As mentioned earlier, HR streaming time-series data is collected using simulated HR sensor data. Apache Kafka receives the collected streaming data and publishes it. Then, Apache Spark streaming consumes the published HR streaming data. Based on the prediction of streaming data using lag of 3 minutes, Spark sliding window parameters have been configured as X and Y for window length and sliding interval, respectively. The preprocessing steps are applied including data scaling, data transformation, and data inversion. Afterwards, the predicted HR rate based on the streaming HR time-series data is used to warn the patient 5 minutes in advance in case of HR risk.
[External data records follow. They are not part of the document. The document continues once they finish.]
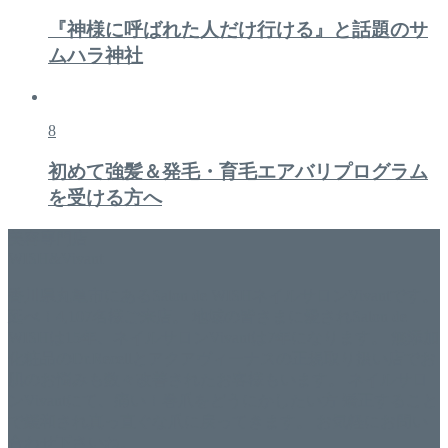
『神様に呼ばれた人だけ行ける』と話題のサ
ムハラ神社
8
初めて強髪＆発毛・育毛エアバリプログラム
を受ける方へ
美容専門店
WISH&Vivant
香川県丸亀市にあるSalon de WISHネイルサロンVivantです。
延べ！4,107名様ご来店。 地域の皆さまに愛されSalon de
WISHは15年、ネイルサロンVivantは7年になります。 無添加
化粧品のDr.Recellとアクアヴィーナスの正規取り扱い店でお
肌のお悩みも数々改善されたお客様もいます。 ネイルサロ
ンVivantにて、痛い！巻爪をどうにかしたい方 矯正すること
で緩和され真っ直ぐな爪に戻ってきます。 お気軽にお問い
合わせ下さいね。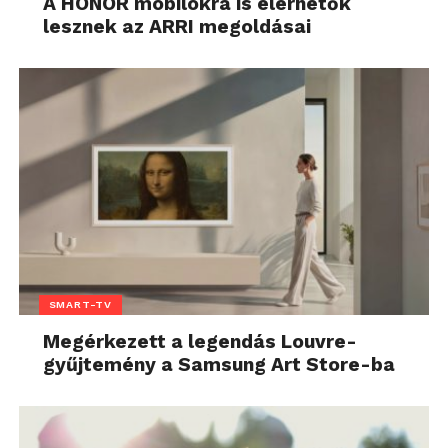
A HONOR mobilokra is elérhetők
lesznek az ARRI megoldásai
SMART-TV
Megérkezett a legendás Louvre-
gyűjtemény a Samsung Art Store-ba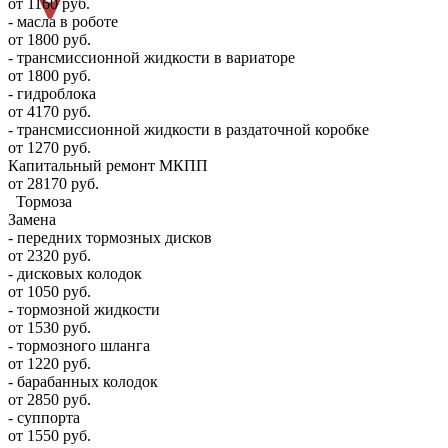
от 1160 руб.
- масла в роботе
от 1800 руб.
- трансмиссионной жидкости в вариаторе
от 1800 руб.
- гидроблока
от 4170 руб.
- трансмиссионной жидкости в раздаточной коробке
от 1270 руб.
Капитальный ремонт МКПП
от 28170 руб.
Тормоза
Замена
- передних тормозных дисков
от 2320 руб.
- дисковых колодок
от 1050 руб.
- тормозной жидкости
от 1530 руб.
- тормозного шланга
от 1220 руб.
- барабанных колодок
от 2850 руб.
- суппорта
от 1550 руб.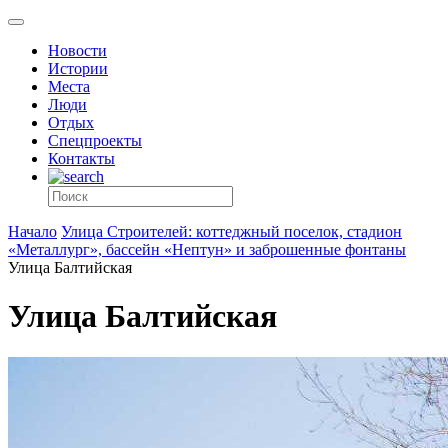
Новости
Истории
Места
Люди
Отдых
Спецпроекты
Контакты
Начало
Улица Строителей: коттеджный поселок, стадион
«Металлург», бассейн «Нептун» и заброшенные фонтаны
Улица Балтийская
Улица Балтийская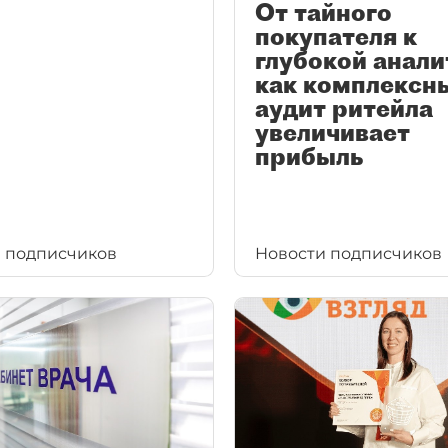
От тайного
покупателя к
глубокой анали
как комплексн
аудит ритейла
увеличивает
прибыль
 подписчиков
Новости подписчиков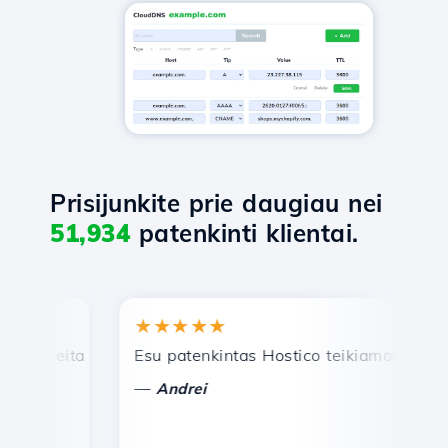
Prisijunkite prie daugiau nei
51,934
patenkinti klientai.
★★★★★
★
reita ir efektyvi techninė pagalba.
Esu patenkintas Hostico teikiamomis paslau
Sv
—
—
Andrei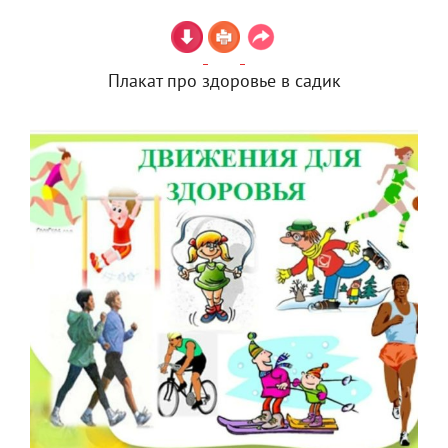
Плакат про здоровье в садик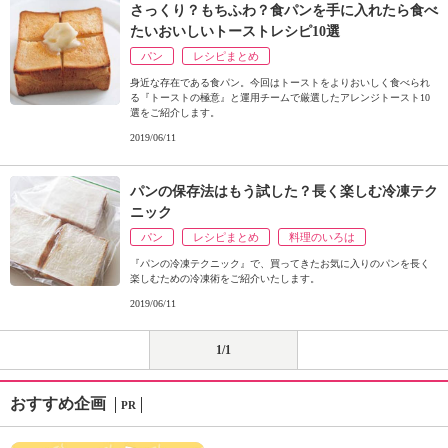
さっくり？もちふわ？食パンを手に入れたら食べ
たいおいしいトーストレシピ10選
パン
レシピまとめ
身近な存在である食パン。今回はトーストをよりおいしく食べられ
る『トーストの極意』と運用チームで厳選したアレンジトースト10
選をご紹介します。
2019/06/11
パンの保存法はもう試した？長く楽しむ冷凍テク
ニック
パン
レシピまとめ
料理のいろは
『パンの冷凍テクニック』で、買ってきたお気に入りのパンを長く
楽しむための冷凍術をご紹介いたします。
2019/06/11
1/1
おすすめ企画
PR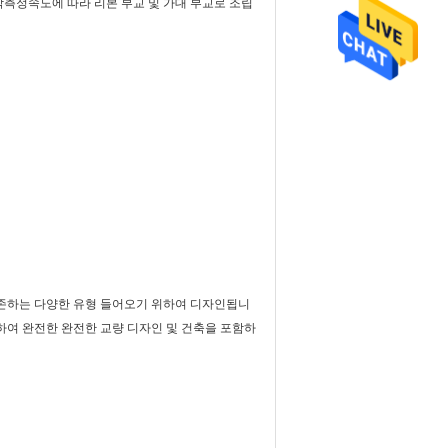
각측정속도에 따라 리본 부교 및 가대 부교로 조립
의존하는 다양한 유형 들어오기 위하여 디자인됩니
하여 완전한 완전한 교량 디자인 및 건축을 포함하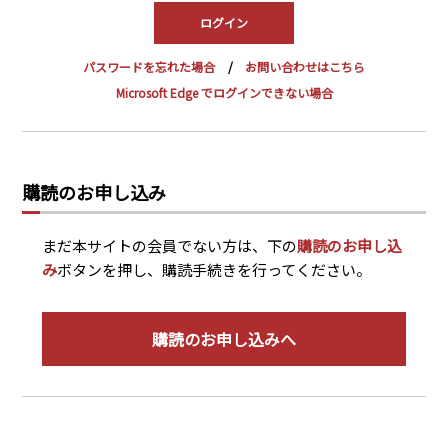
PRA原則
Q & A
English Website
パスワードを忘れた場合
お問い合わせはこちら
会社概要
瑞姆亜太能源諮問(北京)
Microsoft Edge でログインできない場合
お問い合わせ
Rim Energy Media(韓国語)
年間休刊日
サイトマップ
購読のお申し込み
採用情報
まだ本サイトの会員でない方は、下の
購読のお申し込
み
ボタンを押し、購読手続きを行ってください。
購読のお申し込みへ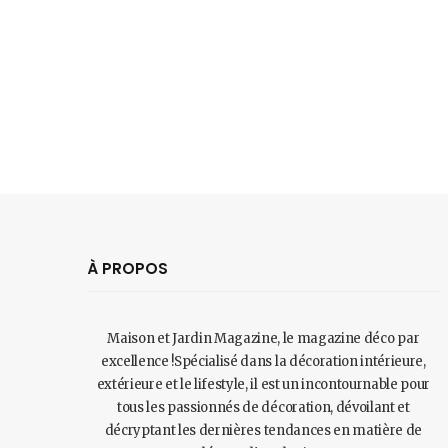
À PROPOS
Maison et Jardin Magazine, le magazine déco par
excellence !Spécialisé dans la décoration intérieure,
extérieure et le lifestyle, il est un incontournable pour
tous les passionnés de décoration, dévoilant et
décryptant les dernières tendances en matière de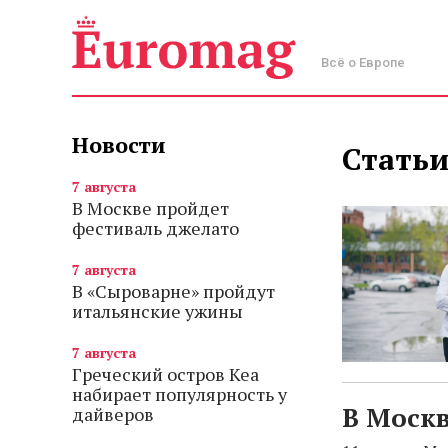
Всё о Европе
Новости
Статьи
7 августа
В Москве пройдет
фестиваль джелато
7 августа
В «Сыроварне» пройдут
итальянские ужины
7 августа
Греческий остров Кеа
набирает популярность у
В Моск
дайверов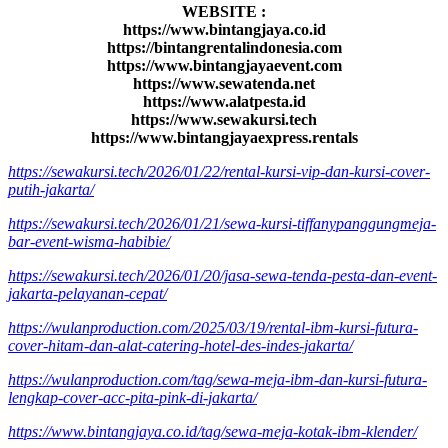
WEBSITE :
https://www.bintangjaya.co.id
https://bintangrentalindonesia.com
https://www.bintangjayaevent.com
https://www.sewatenda.net
https://www.alatpesta.id
https://www.sewakursi.tech
https://www.bintangjayaexpress.rentals
https://sewakursi.tech/2026/01/22/rental-kursi-vip-dan-kursi-cover-
putih-jakarta/
https://sewakursi.tech/2026/01/21/sewa-kursi-tiffanypanggungmeja-
bar-event-wisma-habibie/
https://sewakursi.tech/2026/01/20/jasa-sewa-tenda-pesta-dan-event-
jakarta-pelayanan-cepat/
https://wulanproduction.com/2025/03/19/rental-ibm-kursi-futura-
cover-hitam-dan-alat-catering-hotel-des-indes-jakarta/
https://wulanproduction.com/tag/sewa-meja-ibm-dan-kursi-futura-
lengkap-cover-acc-pita-pink-di-jakarta/
https://www.bintangjaya.co.id/tag/sewa-meja-kotak-ibm-klender/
Table 5 describes generated data samples and their corresponding predicted HR. The developed simulation-based HR sensor sends the generated HR reading on a minute-by-minute basis to be ingested into Kafka topic. The six ingested HR readings for the first 3 minutes are 56.8616, 57.0785, and 56.898, which are consumed by Spark every X minutes with 1-minute slide. Then, these consumed streaming HR time-series data are sent to the online model which applied the best prediction model (i.e., GRU using three hidden layers) to predict HR 15 minutes in advance in real time.

5. Conclusion

This paper has addressed the prediction of HR in real time by introducing an HR prediction system to detect the early risk of low HR. The proposed real-time prediction system consists of two phases: the offline phase and the online phase. In the offline phase, RNN, LSTM, GRU, and BI-LSTM using one layer, two layers, and three hidden layers are used to train and evaluate HR time-series data. In addition, three cases of forecasting HR in advance were made: 5 minutes with lag of 3 minutes, 10 minutes with lag of 7 minutes, and 15 minutes with lag of 10 minutes. The best developed model for each case that has the lowest RMSE is used to evaluate the system in real time. In the online phase, the developed simulation-based sensor generates HR time-series data and sends them to the Kafka Topic. Then, Spark streaming reads HR data from the Kafka topic and sends them to the best developed model to predict HR in the near future 15 minutes in advance. Regarding the experimental evaluation, the GRU model has recorded the best performance using three hidden layers. Therefore, we have chosen it to be used to predict the HR hear rate in real time (i.e., 5 minutes). The beneficiaries of the proposed real-time prediction system are the medical care providers and patients to utilize the real-time streaming data processing and deep learning.

Data Availability

The heart rate time-series data are extracted from MIMIC-II dataset (https://archive.physionet.org/cgi-bin/atm/ATM).

Conflicts of Interest

The authors declare that they have no conflicts of interest.

Acknowledgments

This research was supported by Taif University Researchers Supporting Project number (TURSP-2020/231), Taif University, Taif, Saudi Arabia.